Page images and extracted text:

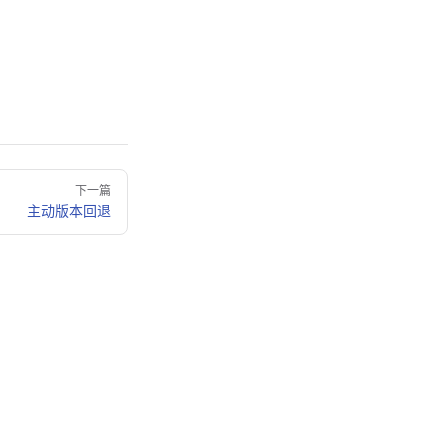
下一篇
主动版本回退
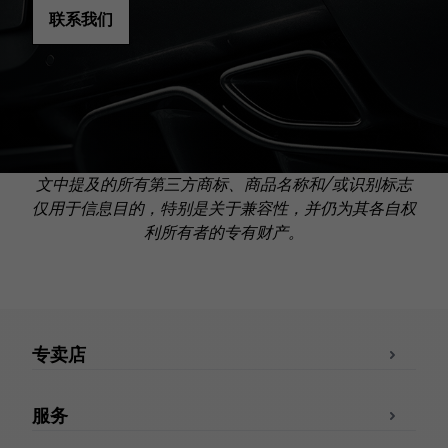
联系我们
文中提及的所有第三方商标、商品名称和/或识别标志
仅用于信息目的，特别是关于兼容性，并仍为其各自权
利所有者的专有财产。
专卖店
服务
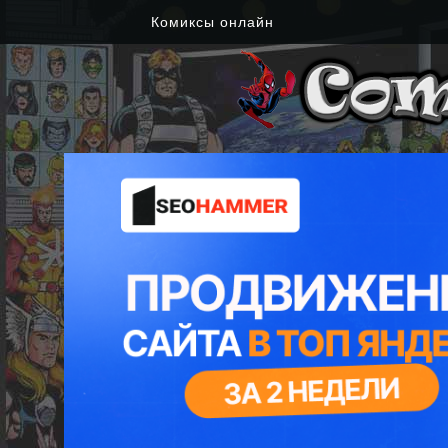
Комиксы онлайн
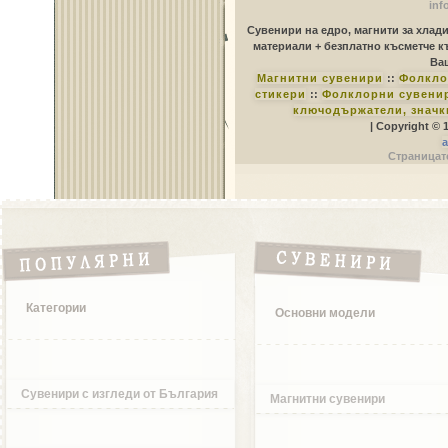
inf
Сувенири на едро, магнити за хлад
материали + безплатно късметче к
Ваш
Магнитни сувенири
::
Фолкло
стикери
::
Фолклорни сувенир
ключодържатели, значк
| Copyright © 
a
Страницате
Категории
Основни модели
Сувенири с изгледи от България
Магнитни сувенири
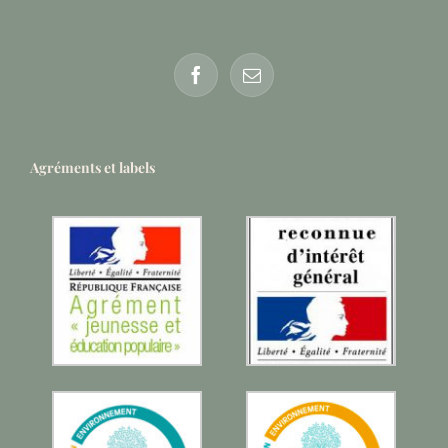
Agréments et labels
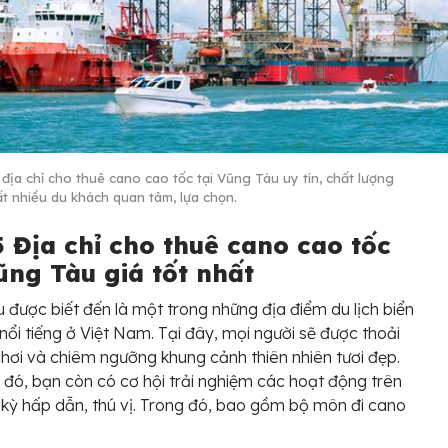
địa chỉ cho thuê cano cao tốc tại Vũng Tàu uy tín, chất lượng
ất nhiều du khách quan tâm, lựa chọn.
5 Địa chỉ cho thuê cano cao tốc
ũng Tàu giá tốt nhất
 được biết đến là một trong những địa điểm du lịch biển
nổi tiếng ở Việt Nam. Tại đây, mọi người sẽ được thoải
chơi và chiêm ngưỡng khung cảnh thiên nhiên tươi đẹp.
 đó, bạn còn có cơ hội trải nghiệm các hoạt động trên
 kỳ hấp dẫn, thú vị. Trong đó, bao gồm bộ môn đi cano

(Task details):
Exactly repeat the lines from the line that contains "ũng Tàu giá tốt nhất" to the end of the entries, both included, and leave out all other lines.

(Answer):
ũng Tàu giá tốt nhất
 được biết đến là một trong những địa điểm du lịch biển
nổi tiếng ở Việt Nam. Tại đây, mọi người sẽ được thoải
chơi và chiêm ngưỡng khung cảnh thiên nhiên tươi đẹp.
 đó, bạn còn có cơ hội trải nghiệm các hoạt động trên
 kỳ hấp dẫn, thú vị. Trong đó, bao gồm bộ môn đi cano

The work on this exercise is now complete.